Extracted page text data
+-------+
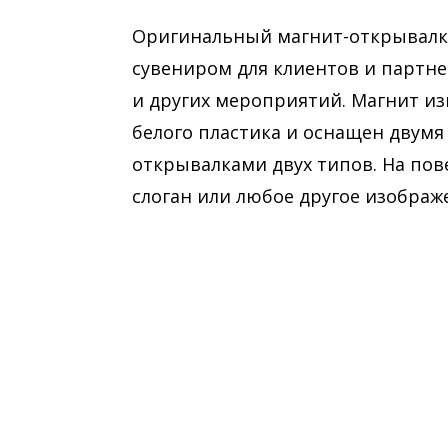
Оригинальный магнит-открывалк
сувениром для клиентов и партн
и других мероприятий. Магнит и
белого пластика и оснащен двумя
открывалками двух типов. На пов
слоган или любое другое изображ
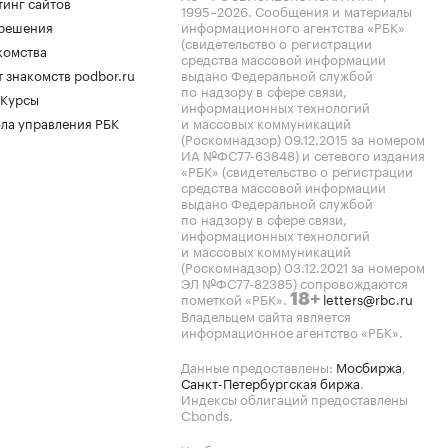
тинг сайтов
1995–2026
. Сообщения и материалы
.решения
информационного агентства «РБК»
(свидетельство о регистрации
комства
средства массовой информации
 знакомств podbor.ru
выдано Федеральной службой
по надзору в сфере связи,
 Курсы
информационных технологий
ла управления РБК
и массовых коммуникаций
(Роскомнадзор) 09.12.2015 за номером
ИА №ФС77-63848) и сетевого издания
«РБК» (свидетельство о регистрации
средства массовой информации
выдано Федеральной службой
по надзору в сфере связи,
информационных технологий
и массовых коммуникаций
(Роскомнадзор) 03.12.2021 за номером
ЭЛ №ФС77-82385) сопровождаются
пометкой «РБК».
letters@rbc.ru
18+
Владельцем сайта является
информационное агентство «РБК».
Данные предоставлены:
Мосбиржа
,
Санкт-Петербургская биржа
.
Индексы облигаций предоставлены
Cbonds.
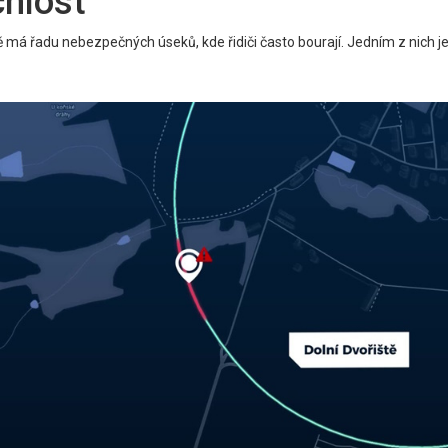
chlost
ště má řadu nebezpečných úseků, kde řidiči často bourají. Jedním z nich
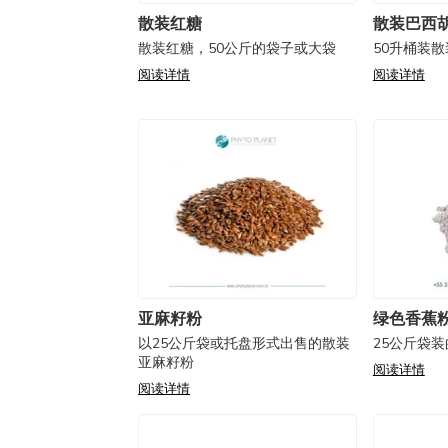
散装红糖
散装巴西
散装红糖，50公斤的袋子或大袋
50升桶装
阅读详情
阅读详情
亚麻籽粉
绿色香蕉
以25公斤袋或托盘形式出售的散装
25公斤袋
亚麻籽粉
阅读详情
阅读详情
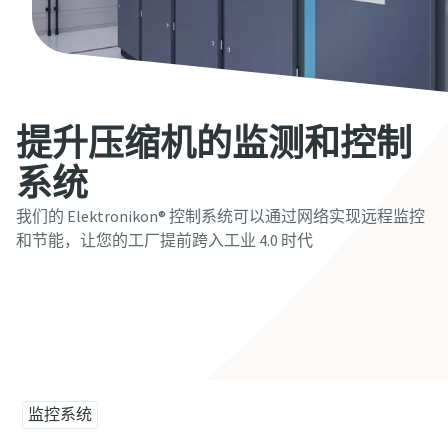
提升压缩机的监测和控制
系统
我们的 Elektronikon® 控制系统可以通过网络实现远程监控
和节能，让您的工厂提前跨入工业 4.0 时代
联系我们
监控系统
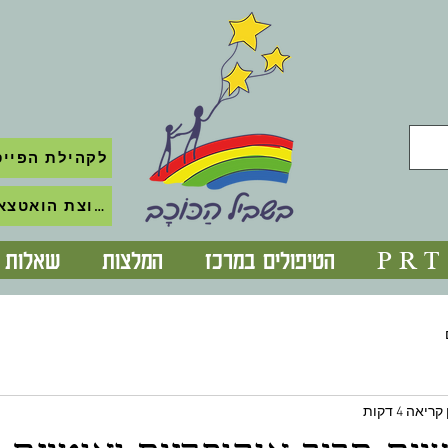
לקהילת הפייס
לקבוצת הואטצאפ השקטה
P R T
הטיפולים במרכז
המלצות
שאלות נ
ריאה 4 דקות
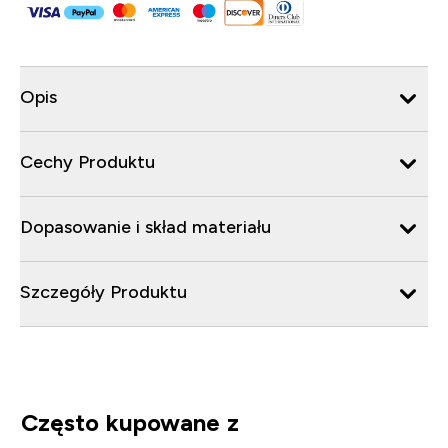
Opis
Cechy Produktu
Dopasowanie i skład materiału
Szczegóły Produktu
Często kupowane z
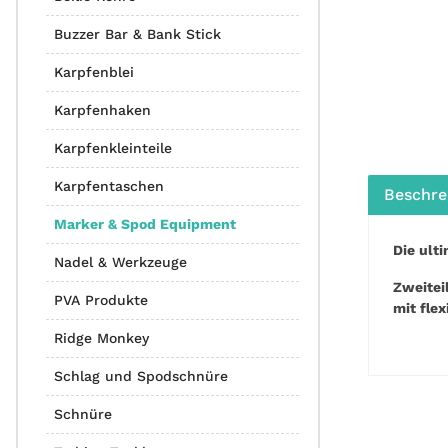
Buzzer Bar & Bank Stick
Karpfenblei
Karpfenhaken
Karpfenkleinteile
Karpfentaschen
Beschre
Marker & Spod Equipment
Die ult
Nadel & Werkzeuge
Zweitei
PVA Produkte
mit fle
Ridge Monkey
Schlag und Spodschnüre
Schnüre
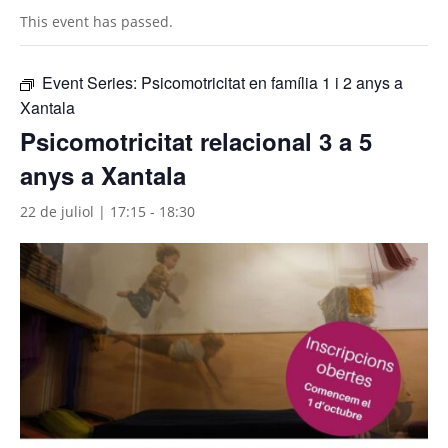
This event has passed.
Event Series:
Psicomotricitat en família 1 i 2 anys a
Xantala
Psicomotricitat relacional 3 a 5
anys a Xantala
22 de juliol | 17:15
-
18:30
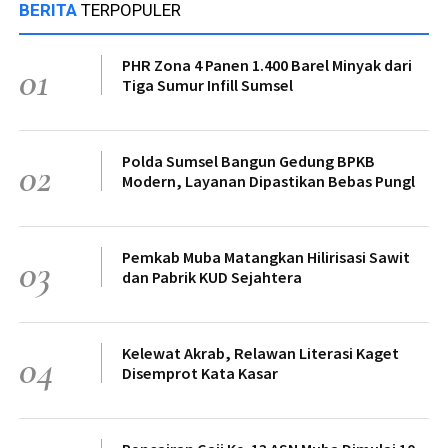
BERITA
TERPOPULER
PHR Zona 4 Panen 1.400 Barel Minyak dari
01
Tiga Sumur Infill Sumsel
Polda Sumsel Bangun Gedung BPKB
02
Modern, Layanan Dipastikan Bebas Pungl
Pemkab Muba Matangkan Hilirisasi Sawit
03
dan Pabrik KUD Sejahtera
Kelewat Akrab, Relawan Literasi Kaget
04
Disemprot Kata Kasar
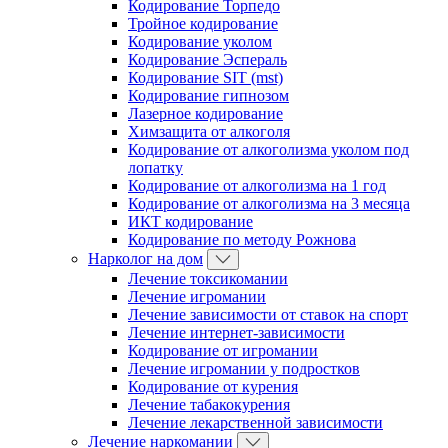
Кодирование Торпедо
Тройное кодирование
Кодирование уколом
Кодирование Эспераль
Кодирование SIT (mst)
Кодирование гипнозом
Лазерное кодирование
Химзащита от алкоголя
Кодирование от алкоголизма уколом под
лопатку
Кодирование от алкоголизма на 1 год
Кодирование от алкоголизма на 3 месяца
ИКТ кодирование
Кодирование по методу Рожнова
Нарколог на дом
Лечение токсикомании
Лечение игромании
Лечение зависимости от ставок на спорт
Лечение интернет-зависимости
Кодирование от игромании
Лечение игромании у подростков
Кодирование от курения
Лечение табакокурения
Лечение лекарственной зависимости
Лечение наркомании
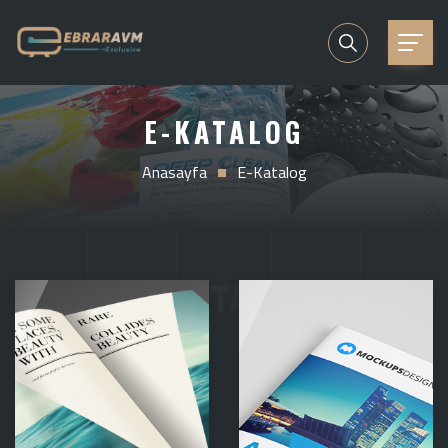
E-KATALOG
Anasayfa
E-Katalog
+-------+
All that should appear in the answer is the lines above from the line with "和节能，让您的工厂提前跨入工业 4.0 时代" through the line with "Karpfenblei", retyped exactly, pictures left out.

Result for this task:
和节能，让您的工厂提前跨入工业 4.0 时代
联系我们
监控系统
לקהילת הפייס
לקבוצת הואטצאפ השקטה
P R T
הטיפולים במרכז
המלצות
שאלות נ
ריאה 4 דקות
Opis
Cechy Produktu
Dopasowanie i skład materiału
Szczegóły Produktu
Często kupowane z
Buzzer Bar & Bank Stick
Karpfenblei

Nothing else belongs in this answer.